Dr. Lori Daniels and her team of UBC Forestry students spent some time in the Whistler valley in late September monitoring and measuring a variety of parameters in the forests to determine how wildfire fuel mitigation projects (aka, fuel thinning) affect forests and fire behaviour.
How do Fuel Treatments Tame the Flames?
View their informative poster: Fuel for Thought: How Treatments Tame the Flames
Thinning treatments transform young dense forests to resemble mature forests and shift predicted fire behaviour from active crown fire to surface fire which is easier to defend against.
Young untreated forests…
Are dense with short trees and low branches
Have abundant ladder and canopy fuels and the highest prediction of active crown fire (100%)
Mature treated forests…
Have low tree density, tall trees, and high branches, with fewer canopy fuels
Have the lowest prediction of active crown fire (27%) and highest chance of surface fire (55%)

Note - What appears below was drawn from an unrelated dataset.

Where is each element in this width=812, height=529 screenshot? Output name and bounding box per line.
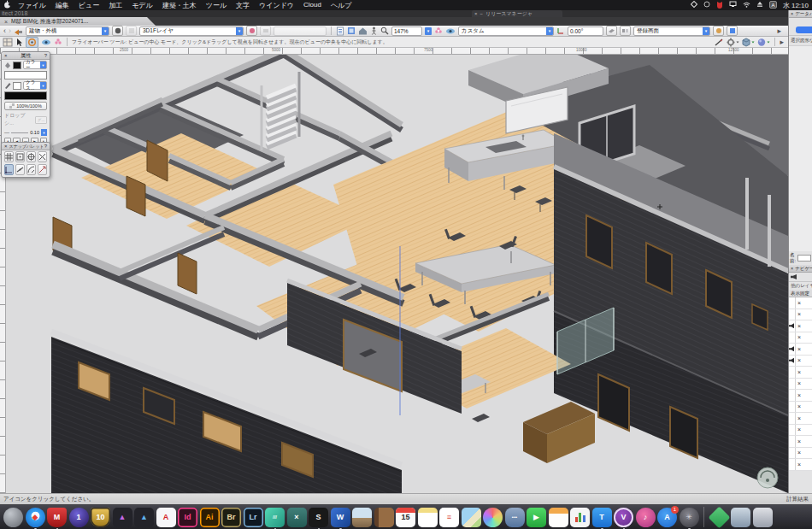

Proactive fuel treatments…
Emulate and accelerate forest development from young to mature structures
Mitigate fuel loads and shift predicted fire behaviour from crown to surface fire
Increase forest resilience by reducing potential for severe crown fires in future.
Take Home Message
Our findings show proactive fuel treatments reduce chance of crown fire by half, increasing forest resilience in the wildland urban interface of Whistler.